Subgraphs, by default, store a full version history for entities, allowing
consumers to query the subgraph as of any historical block. Pruning is an
operation that deletes entity versions from a deployment older than a
certain block, so it is no longer possible to query the deployment as of
prior blocks. In GraphQL, those are only queries with a constraint block { number: <n> } }
or a similar constraint by block hash where n
is before
the block to which the deployment is pruned. Queries that are run at a
block height greater than that are not affected by pruning, and there is no
difference between running these queries against an unpruned and a pruned
deployment.
Because pruning reduces the amount of data in a deployment, it reduces the amount of storage needed for that deployment, and is beneficial for both query performance and indexing speed. Especially compared to the default of keeping all history for a deployment, it can often reduce the amount of data for a deployment by a very large amount and speed up queries considerably. See caveats below for the downsides.
The block b
to which a deployment is pruned is controlled by how many
blocks history_blocks
of history to retain; b
is calculated internally
using history_blocks
and the latest block of the deployment when the
prune operation is performed. When pruning finishes, it updates the
earliest_block
for the deployment. The earliest_block
can be retrieved
through the index-node
status API, and graph-node
will return an error
for any query that tries to time-travel to a point before
earliest_block
. The value of history_blocks
must be greater than
ETHEREUM_REORG_THRESHOLD
to make sure that reverts can never conflict
with pruning.
Pruning is started by running graphman prune
. That command will perform
an initial prune of the deployment and set the subgraph's history_blocks
setting which is used to periodically check whether the deployment has
accumulated more history than that. Whenever the deployment does contain
more history than that, the deployment is automatically repruned. If
ongoing pruning is not desired, pass the --once
flag to graphman prune
. Ongoing pruning can be turned off by setting history_blocks
to a
very large value with the --history
flag.
Repruning is performed whenever the deployment has more than
history_blocks * GRAPH_STORE_HISTORY_SLACK_FACTOR
blocks of history. The
environment variable GRAPH_STORE_HISTORY_SLACK_FACTOR
therefore controls
how often repruning is performed: with
GRAPH_STORE_HISTORY_SLACK_FACTOR=1.5
and history_blocks
set to 10,000,
a reprune will happen every 5,000 blocks. After the initial pruning, a
reprune therefore happens every history_blocks * (1 - GRAPH_STORE_HISTORY_SLACK_FACTOR)

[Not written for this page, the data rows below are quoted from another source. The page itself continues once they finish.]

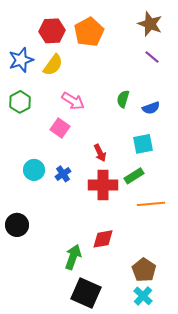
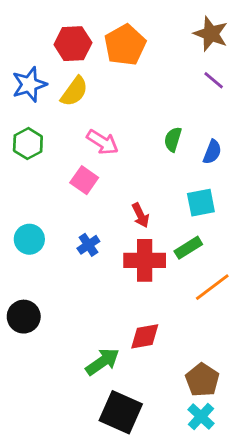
blue semicircle: (151, 108) -> (212, 152), turned -48
cyan circle: (34, 170) -> (29, 239), moved
orange line: (151, 204) -> (212, 287), turned -32
green arrow: (73, 257) -> (102, 362), turned 35

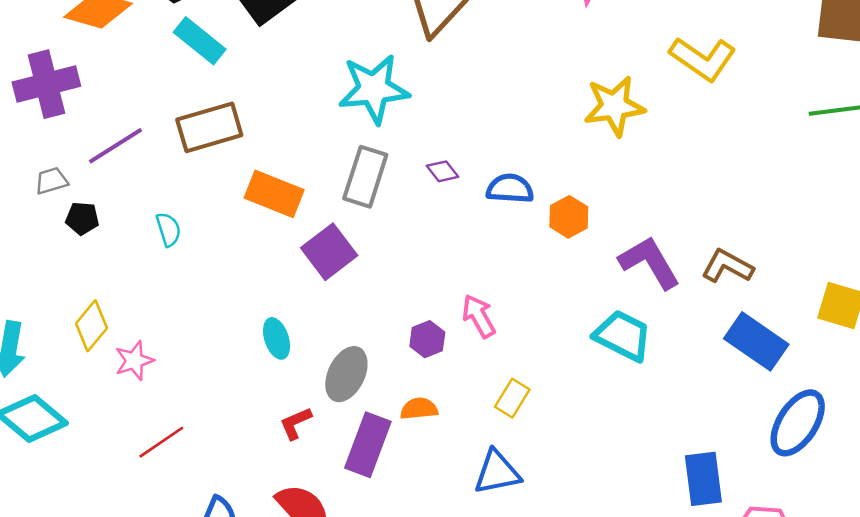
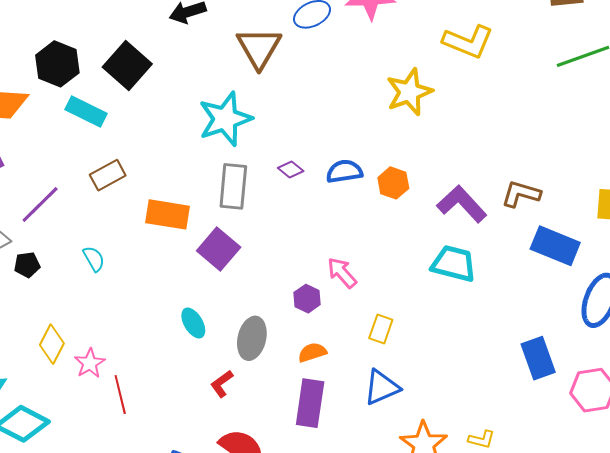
brown rectangle: (209, 127) -> (108, 175), size x0.7
red line: (161, 442) -> (120, 394), moved, turned -57
purple rectangle: (368, 445) -> (310, 403), moved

blocks. This value should be set high
enough so that repruning occurs relatively infrequently to not cause too
much database work.
Pruning uses two different strategies for how to remove unneeded data:
rebuilding tables and deleting old entity versions. Deleting old entity
versions is straightforward: this strategy deletes rows from the underlying
tables. Rebuilding tables will copy the data that should be kept from the
existing tables into new tables and then replaces the existing tables with
these much smaller tables. Which strategy to use is determined for each
table individually, and governed by the settings for
GRAPH_STORE_HISTORY_REBUILD_THRESHOLD
and
GRAPH_STORE_HISTORY_DELETE_THRESHOLD
, both numbers between 0 and 1: if we
estimate that we will remove more than REBUILD_THRESHOLD
of the table,
the table will be rebuilt. If we estimate that we will remove a fraction
between REBUILD_THRESHOLD
and DELETE_THRESHOLD
of the table, unneeded
entity versions will be deleted. If we estimate to remove less than
DELETE_THRESHOLD
, the table is not changed at all. With both strategies,
operations are broken into batches that should each take
GRAPH_STORE_BATCH_TARGET_DURATION
seconds to avoid causing very
long-running transactions.
Pruning, in most cases, runs in parallel with indexing and does not block it. When the rebuild strategy is used, pruning does block indexing while it copies non-final entities from the existing table to the new table.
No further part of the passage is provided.